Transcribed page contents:
* * * * * * *
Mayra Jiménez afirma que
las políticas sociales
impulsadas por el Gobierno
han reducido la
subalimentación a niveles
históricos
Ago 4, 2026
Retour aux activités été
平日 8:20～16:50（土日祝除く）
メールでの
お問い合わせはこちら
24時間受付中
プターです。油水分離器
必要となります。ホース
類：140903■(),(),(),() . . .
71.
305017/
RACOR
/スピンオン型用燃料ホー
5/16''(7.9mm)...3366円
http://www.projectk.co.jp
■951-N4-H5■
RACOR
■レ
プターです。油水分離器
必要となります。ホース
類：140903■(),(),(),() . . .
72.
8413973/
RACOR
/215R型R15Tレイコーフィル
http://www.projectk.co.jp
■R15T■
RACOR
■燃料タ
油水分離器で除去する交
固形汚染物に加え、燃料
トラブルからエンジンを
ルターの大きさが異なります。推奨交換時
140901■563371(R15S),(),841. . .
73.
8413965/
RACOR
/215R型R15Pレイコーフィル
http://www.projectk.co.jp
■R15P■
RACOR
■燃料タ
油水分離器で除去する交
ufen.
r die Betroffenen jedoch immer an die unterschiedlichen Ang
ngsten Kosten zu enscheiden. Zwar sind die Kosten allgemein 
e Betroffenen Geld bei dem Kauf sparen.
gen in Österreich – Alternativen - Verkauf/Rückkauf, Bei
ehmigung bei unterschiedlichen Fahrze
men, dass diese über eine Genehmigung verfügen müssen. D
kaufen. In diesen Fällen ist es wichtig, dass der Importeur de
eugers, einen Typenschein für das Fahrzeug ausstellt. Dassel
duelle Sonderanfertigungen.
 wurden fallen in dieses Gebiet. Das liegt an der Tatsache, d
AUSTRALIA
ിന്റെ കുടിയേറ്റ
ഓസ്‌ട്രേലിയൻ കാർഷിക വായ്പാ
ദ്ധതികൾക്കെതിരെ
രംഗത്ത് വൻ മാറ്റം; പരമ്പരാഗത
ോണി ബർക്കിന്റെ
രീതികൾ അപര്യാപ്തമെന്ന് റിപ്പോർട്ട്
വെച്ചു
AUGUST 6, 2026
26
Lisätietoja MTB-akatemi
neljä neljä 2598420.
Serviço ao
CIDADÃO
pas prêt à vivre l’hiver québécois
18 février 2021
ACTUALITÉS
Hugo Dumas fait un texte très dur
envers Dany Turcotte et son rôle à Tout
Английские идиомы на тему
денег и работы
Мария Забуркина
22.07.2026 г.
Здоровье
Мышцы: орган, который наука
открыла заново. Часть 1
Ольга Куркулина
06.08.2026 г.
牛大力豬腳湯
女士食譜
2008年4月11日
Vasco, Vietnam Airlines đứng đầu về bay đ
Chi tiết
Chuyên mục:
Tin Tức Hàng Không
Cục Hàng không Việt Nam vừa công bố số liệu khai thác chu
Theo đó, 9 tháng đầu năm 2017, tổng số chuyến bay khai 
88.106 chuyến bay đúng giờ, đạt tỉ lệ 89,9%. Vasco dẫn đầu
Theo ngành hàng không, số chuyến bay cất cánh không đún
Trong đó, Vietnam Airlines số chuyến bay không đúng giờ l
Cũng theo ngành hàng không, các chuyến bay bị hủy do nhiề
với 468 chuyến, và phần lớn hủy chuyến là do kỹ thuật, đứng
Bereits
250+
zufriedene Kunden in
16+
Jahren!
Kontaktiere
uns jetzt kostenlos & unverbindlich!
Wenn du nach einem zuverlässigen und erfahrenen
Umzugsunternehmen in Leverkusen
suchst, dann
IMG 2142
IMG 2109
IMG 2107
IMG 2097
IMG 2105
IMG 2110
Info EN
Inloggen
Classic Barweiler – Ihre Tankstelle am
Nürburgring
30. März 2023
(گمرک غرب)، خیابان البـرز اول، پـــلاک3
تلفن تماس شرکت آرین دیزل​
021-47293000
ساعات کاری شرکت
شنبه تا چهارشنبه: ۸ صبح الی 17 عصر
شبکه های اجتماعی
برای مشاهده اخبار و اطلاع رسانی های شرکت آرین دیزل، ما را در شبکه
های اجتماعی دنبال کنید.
* * * * * * *
Exercise requirements:
The answer should consist of every entry, repeated word for word.

Answer to the problem:
Mayra Jiménez afirma que
las políticas sociales
impulsadas por el Gobierno
han reducido la
subalimentación a niveles
históricos
Ago 4, 2026
Retour aux activités été
平日 8:20～16:50（土日祝除く）
メールでの
お問い合わせはこちら
24時間受付中
プターです。油水分離器
必要となります。ホース
類：140903■(),(),(),() . . .
71.
305017/
RACOR
/スピンオン型用燃料ホー
5/16''(7.9mm)...3366円
http://www.projectk.co.jp
■951-N4-H5■
RACOR
■レ
プターです。油水分離器
必要となります。ホース
類：140903■(),(),(),() . . .
72.
8413973/
RACOR
/215R型R15Tレイコーフィル
http://www.projectk.co.jp
■R15T■
RACOR
■燃料タ
油水分離器で除去する交
固形汚染物に加え、燃料
トラブルからエンジンを
ルターの大きさが異なります。推奨交換時
140901■563371(R15S),(),841. . .
73.
8413965/
RACOR
/215R型R15Pレイコーフィル
http://www.projectk.co.jp
■R15P■
RACOR
■燃料タ
油水分離器で除去する交
ufen.
r die Betroffenen jedoch immer an die unterschiedlichen Ang
ngsten Kosten zu enscheiden. Zwar sind die Kosten allgemein 
e Betroffenen Geld bei dem Kauf sparen.
gen in Österreich – Alternativen - Verkauf/Rückkauf, Bei
ehmigung bei unterschiedlichen Fahrze
men, dass diese über eine Genehmigung verfügen müssen. D
kaufen. In diesen Fällen ist es wichtig, dass der Importeur de
eugers, einen Typenschein für das Fahrzeug ausstellt. Dassel
duelle Sonderanfertigungen.
 wurden fallen in dieses Gebiet. Das liegt an der Tatsache, d
AUSTRALIA
ിന്റെ കുടിയേറ്റ
ഓസ്‌ട്രേലിയൻ കാർഷിക വായ്പാ
ദ്ധതികൾക്കെതിരെ
രംഗത്ത് വൻ മാറ്റം; പരമ്പരാഗത
ോണി ബർക്കിന്റെ
രീതികൾ അപര്യാപ്തമെന്ന് റിപ്പോർട്ട്
വെച്ചു
AUGUST 6, 2026
26
Lisätietoja MTB-akatemi
neljä neljä 2598420.
Serviço ao
CIDADÃO
pas prêt à vivre l’hiver québécois
18 février 2021
ACTUALITÉS
Hugo Dumas fait un texte très dur
envers Dany Turcotte et son rôle à Tout
Английские идиомы на тему
денег и работы
Мария Забуркина
22.07.2026 г.
Здоровье
Мышцы: орган, который наука
открыла заново. Часть 1
Ольга Куркулина
06.08.2026 г.
牛大力豬腳湯
女士食譜
2008年4月11日
Vasco, Vietnam Airlines đứng đầu về bay đ
Chi tiết
Chuyên mục:
Tin Tức Hàng Không
Cục Hàng không Việt Nam vừa công bố số liệu khai thác chu
Theo đó, 9 tháng đầu năm 2017, tổng số chuyến bay khai 
88.106 chuyến bay đúng giờ, đạt tỉ lệ 89,9%. Vasco dẫn đầu
Theo ngành hàng không, số chuyến bay cất cánh không đún
Trong đó, Vietnam Airlines số chuyến bay không đúng giờ l
Cũng theo ngành hàng không, các chuyến bay bị hủy do nhiề
với 468 chuyến, và phần lớn hủy chuyến là do kỹ thuật, đứng
Bereits
250+
zufriedene Kunden in
16+
Jahren!
Kontaktiere
uns jetzt kostenlos & unverbindlich!
Wenn du nach einem zuverlässigen und erfahrenen
Umzugsunternehmen in Leverkusen
suchst, dann
IMG 2142
IMG 2109
IMG 2107
IMG 2097
IMG 2105
IMG 2110
Info EN
Inloggen
Classic Barweiler – Ihre Tankstelle am
Nürburgring
30. März 2023
(گمرک غرب)، خیابان البـرز اول، پـــلاک3
تلفن تماس شرکت آرین دیزل​
021-47293000
ساعات کاری شرکت
شنبه تا چهارشنبه: ۸ صبح الی 17 عصر
شبکه های اجتماعی
برای مشاهده اخبار و اطلاع رسانی های شرکت آرین دیزل، ما را در شبکه
های اجتماعی دنبال کنید.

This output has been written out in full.